Guide SAS VIYA

SAS Viya Tutorial: Import a Headerless Text File and Rename Columns Dynamically

Simon 23/05/2022 9 vistas

When importing flat files (CSV, TXT) into SAS© Viya via PROC IMPORT, a common scenario poses a problem: the data file does not contain a header row, and the column names are provided separately (for example, in a Word or Excel document).

By default, if you use the GETNAMES=NO option, SAS© generates generic names (VAR1, VAR2, VAR3...).

How can you efficiently apply your own column names without manually renaming each variable, especially if the file contains dozens of them? Here are two approaches: the quick method for a few variables, and complete automation for large files.

1. The Standard Method (PROC IMPORT + RENAME)

If you have few columns, the simplest solution is to import the file as is, then rename the variables afterward.

Step 1: Raw Import

Use the GETNAMES=NO option to tell SAS© that the first line already contains data.
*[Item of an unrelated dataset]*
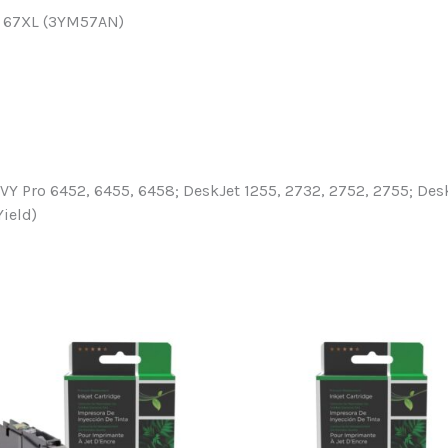
HP 67XL (3YM57AN)
 Pro 6452, 6455, 6458; DeskJet 1255, 2732, 2752, 2755; DeskJ
Yield)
1FILENAME LOC DISK '/workspace/workbench/myorg/data/home/olddatatoimport.txt';
2 
3PROC IMPORT DATAFILE=LOC
4 DBMS=DLM
5 OUT=WORK.NEWDATA
6 REPLACE;
7 DELIMITER=','; /* ou '09'x pour tabulation */
8 GETNAMES=NO; /* Crucial : évite de perdre la 1ère ligne de données */
9RUN;

Step 2: Manual Renaming

Use PROC DATASETS to modify the names without re-reading all the data (very fast even on large volumes).

1PROC DATASETS library=WORK nolist;
2 modify NEWDATA;
3 rename
4 VAR1 = State
5 VAR2 = City
6 VAR3 = Population;
7QUIT;

2. The Automated Method (Dynamic Renaming)

If you have 50 or 100 columns listed in an external document, the manual method is tedious and prone to errors. Here’s how to automate the process by dynamically generating the RENAME statement.

The Concept

  1. Import the data file with generic names (VAR1, VAR2...).

  2. Import the list of column names (copied from your Word/Excel document) into a SAS© table.

  3. Use a Data Step to build a macro variable containing the pair VAR1=NewName VAR2=AnotherName.

  4. Apply this macro in PROC DATASETS.

The Complete Code

Phase A: Create the names table Copy your list of columns from Word and paste it into the code below:

1/* Table contenant vos noms de colonnes dans l'ordre du fichier */
2DATA column_names;
3 LENGTH new_name $32;
4 INPUT new_name;
5 DATALINES;
6State
7City
8ZipCode
9Population
10Revenue
11/* ... collez votre liste ici ... */
12;
13RUN;

Phase B: Generate the renaming script This code loops through the list of names and builds a character string of the type: VAR1=State VAR2=City ...

1DATA _null_;
2 SET column_names END=last;
3
4 LENGTH rename_list $32000;
5 retain rename_list;
6
7 /* On concatène : "VAR" + numéro de ligne = "Nouveau Nom" */
8 /* cats('VAR', _n_) génère VAR1, VAR2, etc. basée sur le numéro de ligne */
9 rename_list = catx(' ', rename_list, catx('=', cats('VAR',_n_), new_name));
10
11 /* À la fin, on stocke tout dans une variable macro &PAIRES_RENAME */
12 IF last THEN call symputx('PAIRES_RENAME', rename_list);
13RUN;
14 
15/* Vérification dans le journal */
16%put &PAIRES_RENAME;

Phase C: Apply the change

1/* Importation des données brutes */
2PROC IMPORT datafile='/chemin/mon_fichier.txt' dbms=dlm out=work.raw_data replace;
3 getnames=no;
4RUN;
5 
6/* Renommage éclair */
7PROC DATASETS library=work nolist;
8 modify raw_data;
9 rename &PAIRES_RENAME;
10QUIT;

Alternative: The DATA Step (Total Control)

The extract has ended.